Unexpected Reactivity of C4-Bromopyrazolyl-α-aminonitrile

We report an unexpected reaction product C4-Bromovinyl pyrazole (Py-N-ene), during the course of an otherwise anticipated bimolecular nucleophilic (SN2) reaction between C4-Bromopyrazolyl-α-aminonitrile (4-BrPyCN) and dibromoethane in the presence of sodium hydride (NaH) suspended in dimethyl sulfoxide (DMSO), instead of a chemically intuitive C4-Bromopyrazolyl cyclopropane carbonitrile. Experimental screenings of solvents, structural analogs of 4-BrPyCN, and analogs of disubstituted ethane (as co-reactant) confirmed the differential chemical reactivity of 4-BrPyCN. Mechanistically, we report an unusual intramolecular substituent effect based on density functional theory, frontier molecular orbital, and Fukui functions calculations in conjunction with advanced conformational search using the Auto3D package to identify key transition states and intermediates for this unexpected reaction.
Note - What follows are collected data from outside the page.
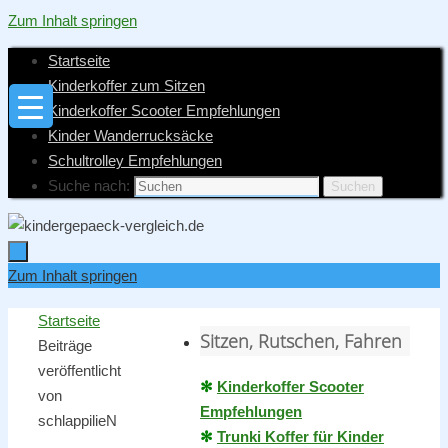
Zum Inhalt springen
Startseite
Kinderkoffer zum Sitzen
Kinderkoffer Scooter Empfehlungen
Kinder Wanderrucksäcke
Schultrolley Empfehlungen
Suche nach:
Suchen
Zum Inhalt springen
Startseite
Sitzen, Rutschen, Fahren
Beiträge
veröffentlicht
✻
Kinderkoffer Scooter
von
Empfehlungen
schlappilieN
✻
Trunki Koffer für Kinder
Specifically, our calculations predicted a specific conformation as the key intermediate based on reactivity and molecular orbital (MO) symmetry calculations that results in the differential reactivity of 4-BrPyCN, such that it does not lead to SN2 reaction at its α-aminonitrilic site, in contrast to C4-Iodopyrazolyl-α-aminonitrile (4-IPyCN), under identical experimental conditions. Using MO symmetry analysis, we propose a mechanistic model to balance steric and inductive effects and show that an intramolecular electrocyclic rearrangement for 4-BrPyCN but not for 4-IPyCN resulted in a plausible yet non-intuitive reaction route to rationalize the differential chemical reactivity of 4-BrPyCN to form Py-N-ene.